Panelists at the launch of the World Drug Report 2023. © UNODC.
Vienna (Austria), 27 June 2023 - The United Nations Office on Drugs and Crime (UNODC) launched its World Drug Report 2023 yesterday at a special event hosted by the Chair of the 66th session of the Commission on Narcotic Drugs (CND), His Excellency (H.E.) Ambassador Miguel Camilo Ruiz Blanco of Colombia.
Under the theme “Stop stigma and discrimination - strengthen prevention,” the event marked the International Day against Drug Abuse and Illicit Trafficking, or World Drug Day.
In his welcoming remarks, H.E. Ambassador Ruiz Blanco emphasized the importance of strengthening prevention efforts by promoting evidence-based and context-specific interventions.
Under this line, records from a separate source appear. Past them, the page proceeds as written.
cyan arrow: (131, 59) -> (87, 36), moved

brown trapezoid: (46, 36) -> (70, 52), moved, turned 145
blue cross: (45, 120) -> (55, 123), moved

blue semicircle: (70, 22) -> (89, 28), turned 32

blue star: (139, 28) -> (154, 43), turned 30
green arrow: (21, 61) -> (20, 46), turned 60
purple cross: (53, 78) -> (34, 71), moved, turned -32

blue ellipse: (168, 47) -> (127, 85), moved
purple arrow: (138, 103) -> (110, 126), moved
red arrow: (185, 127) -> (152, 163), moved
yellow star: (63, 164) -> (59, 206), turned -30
These actions should prioritize the health, well-being, and rights of individuals and communities and address the underlying determinants of drug abuse, such as poverty, social inequality, and lack of opportunities.
In her opening remarks, Ms. Ghada Waly, Executive Director of UNODC, asserted: “The evidence is clear: drug-related challenges are causing more and more human suffering, and responses are struggling to keep up. It is time to put people at the centre of drug responses, and to prioritize their safety, dignity, and health. And it is time to treat the victims of the world drug problem with compassion, stigmatizing the illicit drug market and not the people it preys on.”
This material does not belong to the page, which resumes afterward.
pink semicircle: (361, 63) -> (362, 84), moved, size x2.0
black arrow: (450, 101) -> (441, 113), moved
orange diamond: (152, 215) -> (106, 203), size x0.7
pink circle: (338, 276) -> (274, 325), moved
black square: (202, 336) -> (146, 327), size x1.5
The 2023 World Drug Report launched at the event presents the latest global, regional, and subregional estimates and trends in drug demand and drug supply in an online format through interactive graphs, infographics, and maps. Key contemporary issues covered by this year’s report include challenges posed by synthetic drugs; online drug sales; regulatory approaches to medical cannabis; new developments regarding psychedelic substances; drug crime in the Amazon Basin; substance use disorders among forcibly displaced populations; and innovations for people who use drugs during the COVID-19 pandemic.
In presenting the key findings from the report, Angela Me, Chief of the Research and Trend Analysis Branch at UNODC, highlighted that stigma continues to be one of the biggest impediments to accessing services.
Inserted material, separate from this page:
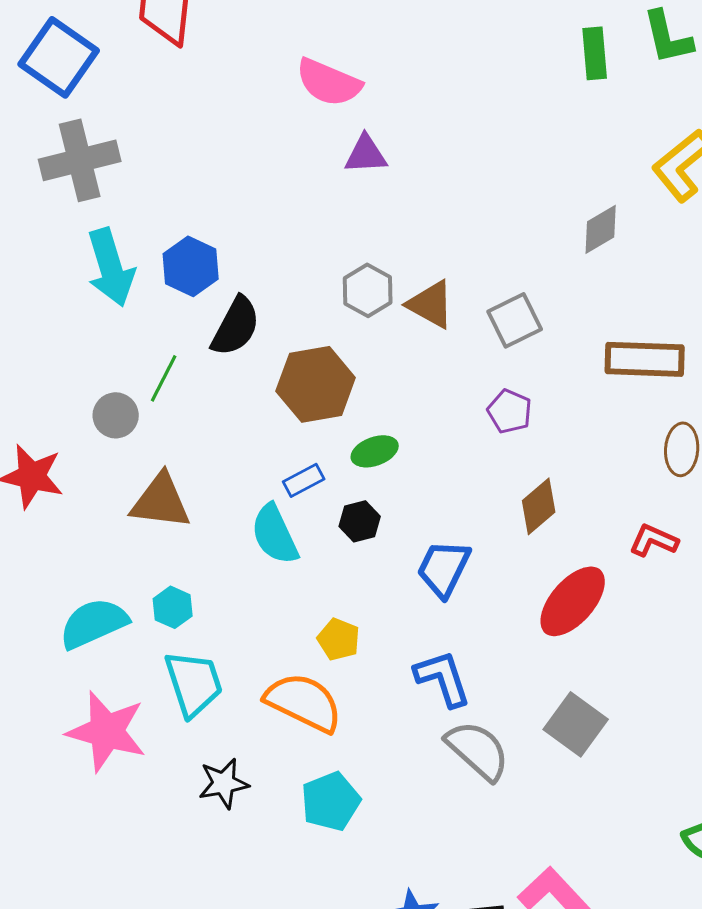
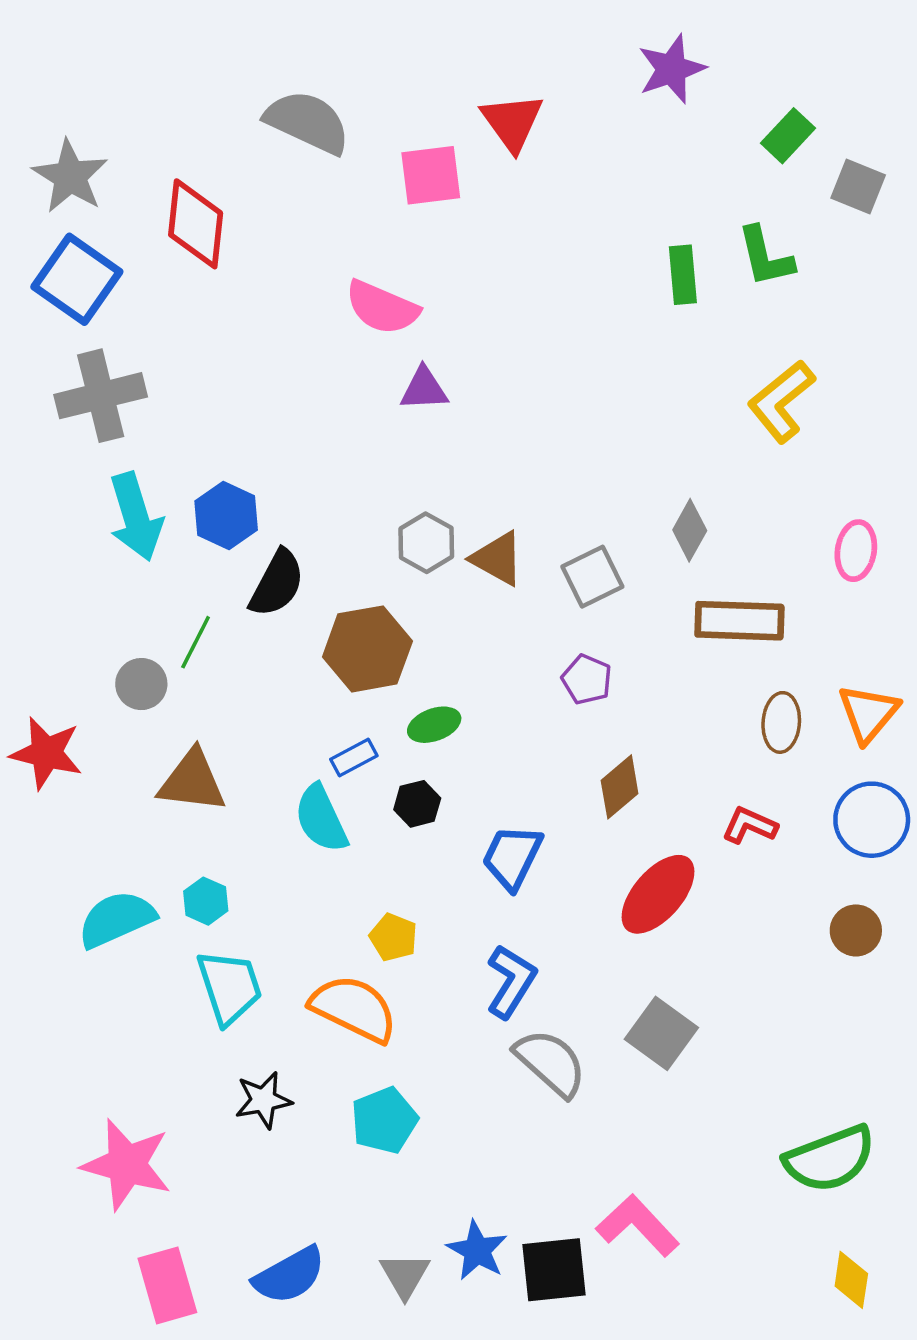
gray diamond: (601, 229) -> (690, 530), moved, turned -30
blue L-shape: (443, 678) -> (511, 981), turned 50
pink star: (107, 731) -> (127, 1165), moved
The event featured a panel discussion with prominent experts from around the world who shared their insights on how to address the challenges posed by drug use and drug trafficking. Peter H. Reuter, Professor of Public Policy and Criminology at the University of Maryland, spoke about drug supply; Professor Alison Ritter, Director of the Drug Policy Modelling Program at the University of New South Wales, focused on drug use and treatment; and Vicknasingam Balasingam, Professor of Addictions at the Centre for Drug Research at Universiti Sains Malaysia, delved into drug data. Stephanie Albor, a participant of the CND Youth Forum 2023, and Matej Košir, Chairperson of the Vienna NGO Committee on Drugs, also participated in the panel, highlighting the important role of youth engagement and civil society.
The nearly 2,000 people who followed the event in person and online also had a chance to hear diverse perspectives from Member States, international organizations, civil society organizations and academia. This plentiful exchange set a fertile ground for the Commission’s upcoming 2024 mid-term review of all international drug policy commitments.
In his closing remarks, H.E. Ambassador Ruiz Blanco reiterated the need to put people first in drug policy: "Let us remember that behind every statistic and policy decision, there are real people whose lives are impacted by drugs and drug-related crime. Let us listen to their voices, respect their rights, and empower them to be agents of change in their communities and beyond."